Some Ballarat ambulance officers are looking for work interstate and some are thinking about leaving the industry, according to a local paramedic.
Workplace bans began yesterday as paramedics begin their fight for better pay and conditions.
The bans include paramedics refusing to work above their pay grade and speaking publicly about workplace conditions in their bid to obtain a pay rise of 30 per cent over three years.
In Ballarat, about 50 paramedics are spread between branches in Wendouree, Ballarat Central and Sebastopol.
Wendouree branch member Barry Brennan was able to speak to The Courier yesterday as part of protected industrial action taken by Ambulance Employees Australia members.
Mr Brennan, a paramedic for 14 years – the last five in Ballarat – said he knew of local paramedics looking elsewhere for work.
He said that in South Australia or the ACT wages were up to 30 per cent higher than what is available in Victoria.
He also said some paramedics in Ballarat were considering leaving the industry altogether.

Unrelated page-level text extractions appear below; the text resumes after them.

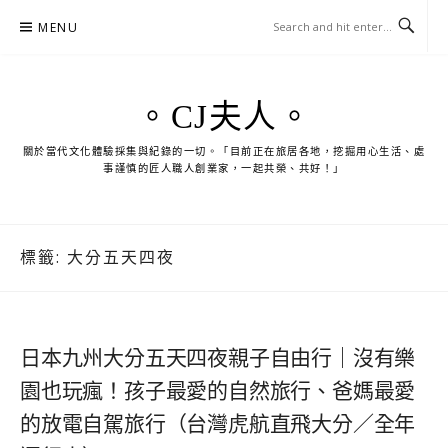
Skip
MENU
to
content
。CJ夫人。
關於當代文化體驗採集與紀錄的一切。「目前正在旅居各地，挖掘用心生活、處
事謹慎的匠人職人創業家，一起共榮、共好！」
標籤:
大分五天四夜
日本九州大分五天四夜親子自由行｜沒有樂
園也玩瘋！孩子最愛的自然旅行、爸媽最愛
的放電自駕旅行（台灣虎航直飛大分／全年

“The major concern for us is that shifts are being left unfilled due to a lack of personnel and resourcing,” he said.
“If someone is off sick, there’s no one to replace them.”
Mr Brennan said the only means of replacing a sick or injured colleague is for another paramedic to do overtime.
“Due to paramedic fatigue and poor morale, people are just not putting their hands up,” he said.
Mr Brennan said a shift was going unfilled in Ballarat “most weekends.”
“To be honest, if you’re seriously ill on a weekend, it’s pot luck if you get an ambulance within a quick timeframe.”
The comments come after a report found more than half of Victorian paramedics plan to quit
their jobs in the next five years to
look for higher-paid work elsewhere.
The survey of 600 paramedics released yesterday shows that of the 55 per cent who planned to quit within five years, almost a third wanted to work as a paramedic elsewhere in Australia.
Ambulance Victoria said it was bound by the government’s public-sector wage policy of 2.5 per cent a year, with any further rises to be traded for productivity gains.